Clarity about who is responsible for what. Clarity about how institutions are allowed to make their own decisions. Clarity about how different ministries and agencies can work together without duplicating effort or losing time. The Ministry of Labour and Vocational Training has placed this kind of clarity at the centre of the roadmap, with a steady commitment to strengthen leadership across the entire TVET ecosystem.

In daily practice, this means clearer legal frameworks and institutional guidelines, so each training provider, ministry, and partner understands its role. It means coordination mechanisms that bring different parts of government to the same table, with the NTB meeting quarterly to identify and resolve cross-policy issues between ministries. It means advisory boards being established inside public TVET institutions, with representation from local authorities, private sector, and civil society. And it means a National Skills Portal, an online platform connecting industry, training institutions, and job seekers, so that skills supply and demand can be matched in real time.

When responsibilities are clear, the person who feels the difference most is the learner. The system around them becomes calmer, more predictable, and easier to trust.

Giving Institutions the Space to Grow

One of the most thoughtful shifts in this pillar is the move toward greater autonomy for training institutions.

For a long time, many public training centres operated with limited room to make their own choices. Decisions often had to travel up and back down before anything could happen. The roadmap is gently changing that pattern. It strengthens management committees inside TVET institutions and introduces results-based performance frameworks. In simpler words, institutions are being trusted to manage themselves more responsibly, rewarded for the outcomes they create, and held accountable for what their students actually achieve.

When a training centre is given that kind of space, something subtle happens. Leaders start thinking like leaders. Teachers feel more ownership of their classrooms. Students sense that someone is paying attention. The institution slowly grows a personality of its own, and with it, a quiet pride.

A Monitoring System That Actually Listens

A plan without measurement tends to drift.

To prevent that, the roadmap builds a careful monitoring and evaluation system, led by the National Training Board (NTB), the apex body responsible for overseeing Cambodia’s skills development ecosystem. It tracks progress against every goal, indicator, and intervention written into the plan. Reviews happen quarterly and annually, and reports flow back to the Ministry of Labour and Vocational Training on a regular schedule.

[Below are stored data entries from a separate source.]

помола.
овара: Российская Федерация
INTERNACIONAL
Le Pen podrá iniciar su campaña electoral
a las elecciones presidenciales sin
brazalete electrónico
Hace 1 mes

This is not paperwork for its own sake. It is a way of asking, again and again, whether Cambodia’s young people are truly being served. When something is not working, the system can see it and adjust. When something is working well, that practice can be studied, shared, and expanded. The point is not to look successful. The point is to keep getting better.

Research, Data, and Better Decisions

Another quiet but important commitment in this pillar is the creation of a National TVET Research and Development Division, described in the roadmap as a think tank for MLVT and its partners, with establishment targeted in the short term between 2023 and 2026. Alongside it, a national research fund and TVET research agenda are to be approved in the same period, giving Cambodia a permanent institutional capacity to study, question, and improve its own skills system. 

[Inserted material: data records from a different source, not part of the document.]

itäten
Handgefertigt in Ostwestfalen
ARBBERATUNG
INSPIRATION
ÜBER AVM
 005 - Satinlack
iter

This matters more than it may seem. Skills planning cannot rest on assumptions or on what was true ten years ago. It needs current labour market data, careful analysis, and honest evidence of what is producing results for both learners and employers.

With a stronger research capacity, Cambodia gains the ability to understand itself in real time. New skill needs can be spotted early, before they become shortages. Programs can be designed with precision rather than guesswork. In a region as fast-moving as Southeast Asia, that kind of awareness is one of the most valuable things a country can build.

Funding a Future That Lasts

Even the best plan eventually meets the question of money.

The fifth pillar of the roadmap addresses this directly and without drama. Cambodia cannot build a strong skills system on a single funding source. So the roadmap encourages a wider base, drawing on the national budget, development partners, international organisations, NGOs, and the private sector. Each plays a different role, and together they make the system more stable.

Increasing the national budget allocation for TVET is part of this picture, with the roadmap setting a clear trajectory: from current levels toward 5% of total national budget in the short term, rising to 10% by the medium term and 15% by 2035. It is a way of saying, in numbers rather than words, that skills are not a side activity but a national priority worth backing with real resources.  At the same time, the roadmap calls for stronger financial management inside training institutions, linking funding more closely to results. The aim is simple: public money should flow to what works, and it should be handled with care.

When Partners Invest Together

One of the more hopeful ideas in this pillar is the notion of shared investment.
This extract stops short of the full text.